START Input

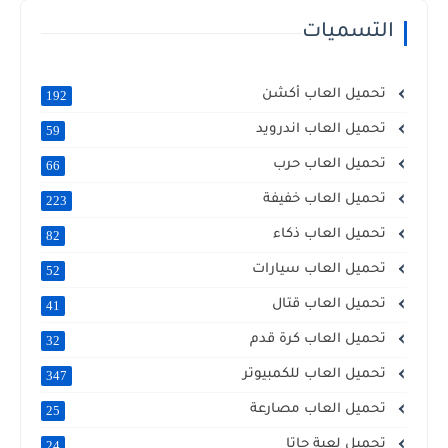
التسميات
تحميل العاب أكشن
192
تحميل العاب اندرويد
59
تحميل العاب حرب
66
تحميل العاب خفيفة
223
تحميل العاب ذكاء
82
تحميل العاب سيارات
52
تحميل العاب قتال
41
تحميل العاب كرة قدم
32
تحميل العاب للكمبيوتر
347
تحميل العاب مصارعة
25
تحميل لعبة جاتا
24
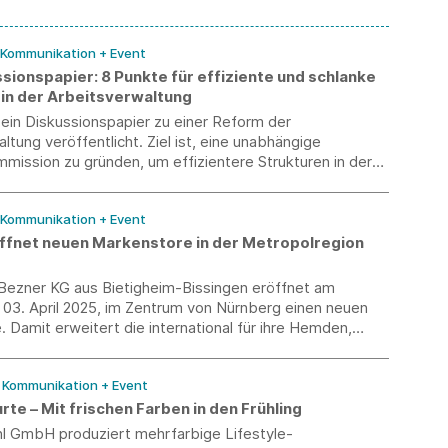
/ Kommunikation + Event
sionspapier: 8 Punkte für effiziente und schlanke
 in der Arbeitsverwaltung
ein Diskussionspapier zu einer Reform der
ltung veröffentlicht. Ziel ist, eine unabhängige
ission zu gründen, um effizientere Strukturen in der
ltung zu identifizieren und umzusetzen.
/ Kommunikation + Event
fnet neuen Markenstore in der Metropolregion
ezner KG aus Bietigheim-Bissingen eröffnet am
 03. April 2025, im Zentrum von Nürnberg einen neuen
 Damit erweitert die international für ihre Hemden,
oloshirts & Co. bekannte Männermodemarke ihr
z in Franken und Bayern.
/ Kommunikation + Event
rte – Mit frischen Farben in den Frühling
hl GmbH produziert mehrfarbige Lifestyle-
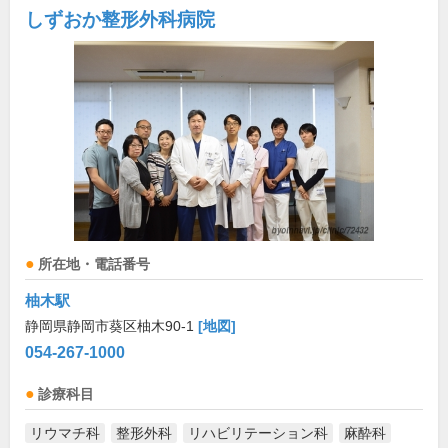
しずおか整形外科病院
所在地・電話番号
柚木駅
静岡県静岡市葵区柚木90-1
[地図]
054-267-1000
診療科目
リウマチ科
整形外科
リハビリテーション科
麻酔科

END Input

**What you are asked to do:**
Copy out each line of the records where the string "neuen" appears.

**Solution to this task:**
fnet neuen Markenstore in der Metropolregion
 03. April 2025, im Zentrum von Nürnberg einen neuen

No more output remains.